● **INPUT MATERIAL**:

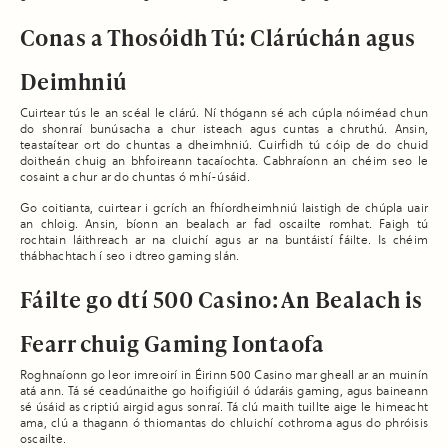
Conas a Thosóidh Tú: Clárúchán agus
Deimhniú
Cuirtear tús le an scéal le clárú. Ní thógann sé ach cúpla nóiméad chun
do shonraí bunúsacha a chur isteach agus cuntas a chruthú. Ansin,
teastaítear ort do chuntas a dheimhniú. Cuirfidh tú cóip de do chuid
doitheán chuig an bhfoireann tacaíochta. Cabhraíonn an chéim seo le
cosaint a chur ar do chuntas ó mhí-úsáid.
Go coitianta, cuirtear i gcrích an fhíordheimhniú laistigh de chúpla uair
an chloig. Ansin, bíonn an bealach ar fad oscailte romhat. Faigh tú
rochtain láithreach ar na cluichí agus ar na buntáistí fáilte. Is chéim
thábhachtach í seo i dtreo gaming slán.
Fáilte go dtí 500 Casino: An Bealach is
Fearr chuig Gaming Iontaofa
Roghnaíonn go leor imreoirí in Éirinn 500 Casino mar gheall ar an muinín
atá ann. Tá sé ceadúnaithe go hoifigiúil ó údaráis gaming, agus baineann
sé úsáid as criptiú airgid agus sonraí. Tá clú maith tuillte aige le himeacht
ama, clú a thagann ó thiomantas do chluichí cothroma agus do phróisis
oscailte.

● **ASSIGNED TASK**: Using the entries above, return each line in which the word "chuig" occurs.

● **WRITTEN RESPONSE**:
doitheán chuig an bhfoireann tacaíochta. Cabhraíonn an chéim seo le
Fearr chuig Gaming Iontaofa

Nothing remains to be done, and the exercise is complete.